Where a line of the data holds the word "filter", copy that line.

Task data: Begin

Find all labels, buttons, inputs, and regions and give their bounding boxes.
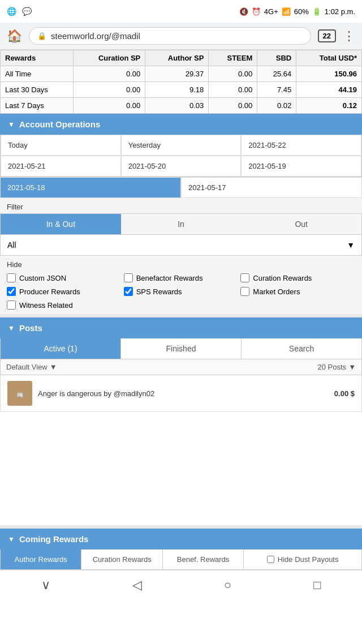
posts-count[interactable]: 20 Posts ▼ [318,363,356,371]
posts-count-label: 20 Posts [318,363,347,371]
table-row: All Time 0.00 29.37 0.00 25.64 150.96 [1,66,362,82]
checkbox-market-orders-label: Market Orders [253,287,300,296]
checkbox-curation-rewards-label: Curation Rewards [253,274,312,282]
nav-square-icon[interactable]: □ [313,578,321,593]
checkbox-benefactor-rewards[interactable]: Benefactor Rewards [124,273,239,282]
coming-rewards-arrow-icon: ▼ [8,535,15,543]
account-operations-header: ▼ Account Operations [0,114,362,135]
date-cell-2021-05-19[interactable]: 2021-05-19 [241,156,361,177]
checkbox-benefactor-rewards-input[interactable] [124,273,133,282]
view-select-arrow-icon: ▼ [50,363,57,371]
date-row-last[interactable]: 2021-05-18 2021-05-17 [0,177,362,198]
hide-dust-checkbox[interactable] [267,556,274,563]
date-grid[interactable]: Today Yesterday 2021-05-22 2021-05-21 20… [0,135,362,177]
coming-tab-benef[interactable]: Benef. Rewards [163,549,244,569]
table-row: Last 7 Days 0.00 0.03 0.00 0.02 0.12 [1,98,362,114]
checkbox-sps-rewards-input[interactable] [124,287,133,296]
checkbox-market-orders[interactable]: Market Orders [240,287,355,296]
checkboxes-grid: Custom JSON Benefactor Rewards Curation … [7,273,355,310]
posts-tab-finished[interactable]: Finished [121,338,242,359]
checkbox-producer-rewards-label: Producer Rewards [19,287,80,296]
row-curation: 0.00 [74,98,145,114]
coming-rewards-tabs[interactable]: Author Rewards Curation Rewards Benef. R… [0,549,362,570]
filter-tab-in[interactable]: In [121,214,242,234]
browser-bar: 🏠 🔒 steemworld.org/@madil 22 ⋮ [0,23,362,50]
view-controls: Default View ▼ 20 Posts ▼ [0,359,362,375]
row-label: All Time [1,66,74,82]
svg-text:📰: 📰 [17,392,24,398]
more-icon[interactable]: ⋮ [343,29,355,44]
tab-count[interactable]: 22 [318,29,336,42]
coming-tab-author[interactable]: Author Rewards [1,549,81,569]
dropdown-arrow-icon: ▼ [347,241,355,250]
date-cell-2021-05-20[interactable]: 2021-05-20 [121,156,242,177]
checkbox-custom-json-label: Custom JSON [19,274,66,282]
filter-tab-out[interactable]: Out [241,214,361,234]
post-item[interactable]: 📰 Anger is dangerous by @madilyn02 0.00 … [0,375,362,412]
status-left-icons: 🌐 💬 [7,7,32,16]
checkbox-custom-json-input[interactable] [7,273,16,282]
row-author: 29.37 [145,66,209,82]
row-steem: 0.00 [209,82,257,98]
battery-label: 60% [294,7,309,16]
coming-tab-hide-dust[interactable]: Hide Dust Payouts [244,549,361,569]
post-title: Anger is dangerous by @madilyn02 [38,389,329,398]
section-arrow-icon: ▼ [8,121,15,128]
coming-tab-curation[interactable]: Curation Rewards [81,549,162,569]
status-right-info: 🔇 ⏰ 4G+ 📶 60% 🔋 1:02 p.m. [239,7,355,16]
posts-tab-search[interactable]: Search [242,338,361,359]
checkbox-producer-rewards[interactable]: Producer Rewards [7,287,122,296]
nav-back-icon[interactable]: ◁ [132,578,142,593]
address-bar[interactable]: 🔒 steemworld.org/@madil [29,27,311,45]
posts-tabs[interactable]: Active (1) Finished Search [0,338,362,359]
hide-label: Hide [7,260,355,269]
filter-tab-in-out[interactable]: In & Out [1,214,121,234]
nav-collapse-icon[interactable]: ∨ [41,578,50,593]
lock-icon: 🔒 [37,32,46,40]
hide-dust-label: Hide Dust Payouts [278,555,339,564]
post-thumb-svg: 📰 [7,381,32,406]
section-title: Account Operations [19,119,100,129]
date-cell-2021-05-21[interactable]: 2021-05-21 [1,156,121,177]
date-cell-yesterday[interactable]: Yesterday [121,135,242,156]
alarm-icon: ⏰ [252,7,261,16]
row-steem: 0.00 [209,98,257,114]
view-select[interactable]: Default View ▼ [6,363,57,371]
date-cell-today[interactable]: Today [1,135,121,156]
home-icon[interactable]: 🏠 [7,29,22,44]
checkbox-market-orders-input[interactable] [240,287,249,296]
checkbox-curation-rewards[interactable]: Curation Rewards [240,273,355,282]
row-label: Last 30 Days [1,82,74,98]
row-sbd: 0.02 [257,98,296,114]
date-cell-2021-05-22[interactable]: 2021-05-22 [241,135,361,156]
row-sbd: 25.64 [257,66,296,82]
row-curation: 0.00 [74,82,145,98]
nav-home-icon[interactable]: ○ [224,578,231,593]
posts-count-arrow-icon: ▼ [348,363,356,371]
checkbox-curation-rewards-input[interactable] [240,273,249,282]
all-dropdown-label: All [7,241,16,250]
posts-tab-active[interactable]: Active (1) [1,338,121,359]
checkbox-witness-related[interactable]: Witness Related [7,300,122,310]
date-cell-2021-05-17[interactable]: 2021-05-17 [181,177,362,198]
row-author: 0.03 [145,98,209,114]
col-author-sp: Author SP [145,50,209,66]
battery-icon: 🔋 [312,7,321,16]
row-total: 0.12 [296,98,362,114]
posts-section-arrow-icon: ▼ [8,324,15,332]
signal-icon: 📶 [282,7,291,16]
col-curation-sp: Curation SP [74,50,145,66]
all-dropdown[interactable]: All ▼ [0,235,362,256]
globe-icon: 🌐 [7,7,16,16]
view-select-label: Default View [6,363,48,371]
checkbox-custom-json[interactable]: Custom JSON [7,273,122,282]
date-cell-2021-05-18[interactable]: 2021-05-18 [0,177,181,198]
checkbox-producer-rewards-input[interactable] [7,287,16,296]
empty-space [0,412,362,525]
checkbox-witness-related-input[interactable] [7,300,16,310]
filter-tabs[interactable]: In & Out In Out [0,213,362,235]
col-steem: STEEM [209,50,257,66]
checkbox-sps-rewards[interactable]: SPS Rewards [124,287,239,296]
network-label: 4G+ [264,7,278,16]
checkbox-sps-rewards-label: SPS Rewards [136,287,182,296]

Task data: End

# Answer space:
filter-tab-in[interactable]: In [121,214,242,234]
filter-tab-out[interactable]: Out [241,214,361,234]
filter-tab-in-out[interactable]: In & Out [1,214,121,234]
filter-tabs[interactable]: In & Out In Out [0,213,362,235]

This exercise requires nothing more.